Exercise aim
Begin your copy at the line with "service, employing cutting-edge" in the records below and end it at the line with "Level 14 Answer or Solution", restating each line word for word; omit the pictures.

[Records from a dataset]
·····

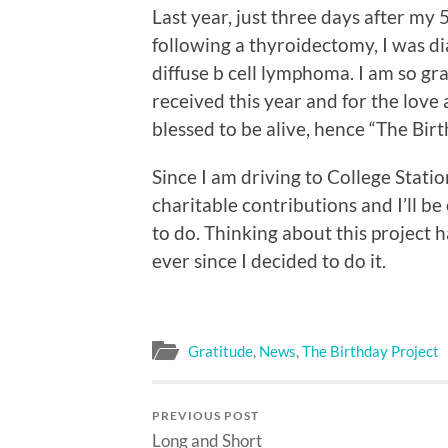
Last year, just three days after my 
following a thyroidectomy, I was di
diffuse b cell lymphoma. I am so gra
received this year and for the love 
blessed to be alive, hence “The Birt
Since I am driving to College Stati
charitable contributions and I’ll b
to do. Thinking about this project h
ever since I decided to do it.
Gratitude
,
News
,
The Birthday Project
PREVIOUS POST
Long and Short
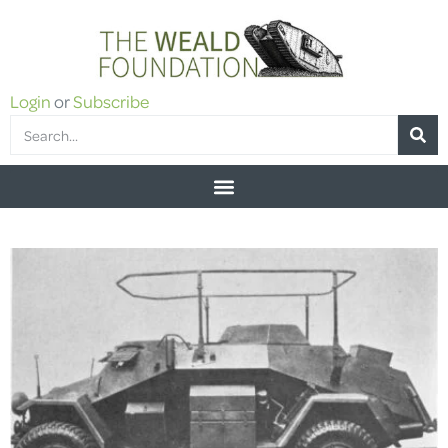
Login
or
Subscribe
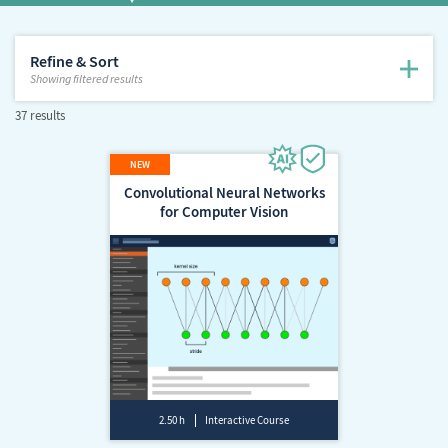
Refine & Sort
Showing
filtered results
37 results
Convolutional Neural Networks
for Computer Vision
2.50 h
Interactive Course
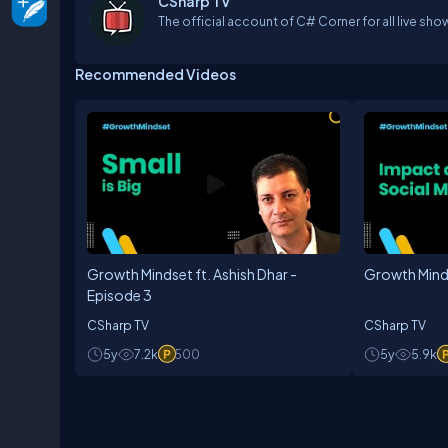
CSharp TV
The official account of C# Corner for all live sho
Recommended Videos
Growth Mindset ft. Ashish Dhar -
Growth Mind
Episode 3
CSharp TV
CSharp TV
5y
7.2k
500
5y
5.9k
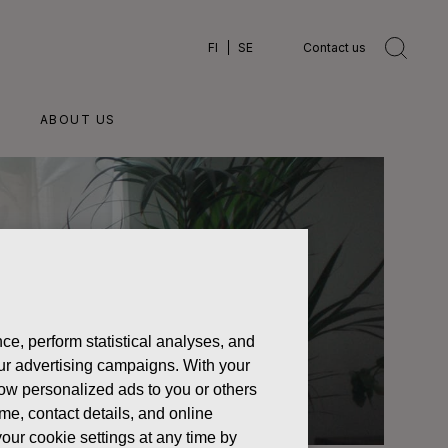
FI
SE
Contact us
ABOUT US
ce, perform statistical analyses, and
 our advertising campaigns. With your
how personalized ads to you or others
ame, contact details, and online
our cookie settings at any time by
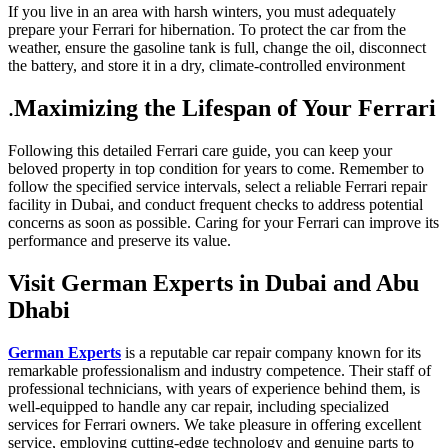
If you live in an area with harsh winters, you must adequately
prepare your Ferrari for hibernation. To protect the car from the
weather, ensure the gasoline tank is full, change the oil, disconnect
the battery, and store it in a dry, climate-controlled environment
.
Maximizing the Lifespan of Your Ferrari
Following this detailed Ferrari care guide, you can keep your
beloved property in top condition for years to come. Remember to
follow the specified service intervals, select a reliable Ferrari repair
facility in Dubai, and conduct frequent checks to address potential
concerns as soon as possible. Caring for your Ferrari can improve its
performance and preserve its value.
Visit German Experts in Dubai and Abu
Dhabi
German Experts
is a reputable car repair company known for its
remarkable professionalism and industry competence. Their staff of
professional technicians, with years of experience behind them, is
well-equipped to handle any car repair, including specialized
services for Ferrari owners. We take pleasure in offering excellent
service, employing cutting-edge technology and genuine parts to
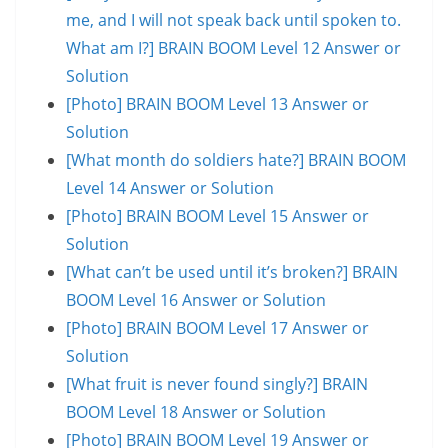
me, and I will not speak back until spoken to.
What am I?] BRAIN BOOM Level 12 Answer or
Solution
[Photo] BRAIN BOOM Level 13 Answer or
Solution
[What month do soldiers hate?] BRAIN BOOM
Level 14 Answer or Solution
[Photo] BRAIN BOOM Level 15 Answer or
Solution
[What can’t be used until it’s broken?] BRAIN
BOOM Level 16 Answer or Solution
[Photo] BRAIN BOOM Level 17 Answer or
Solution
[What fruit is never found singly?] BRAIN
BOOM Level 18 Answer or Solution
[Photo] BRAIN BOOM Level 19 Answer or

·····

Final answer
service, employing cutting-edge technology and genuine parts to
me, and I will not speak back until spoken to.
What am I?] BRAIN BOOM Level 12 Answer or
Solution
[Photo] BRAIN BOOM Level 13 Answer or
Solution
[What month do soldiers hate?] BRAIN BOOM
Level 14 Answer or Solution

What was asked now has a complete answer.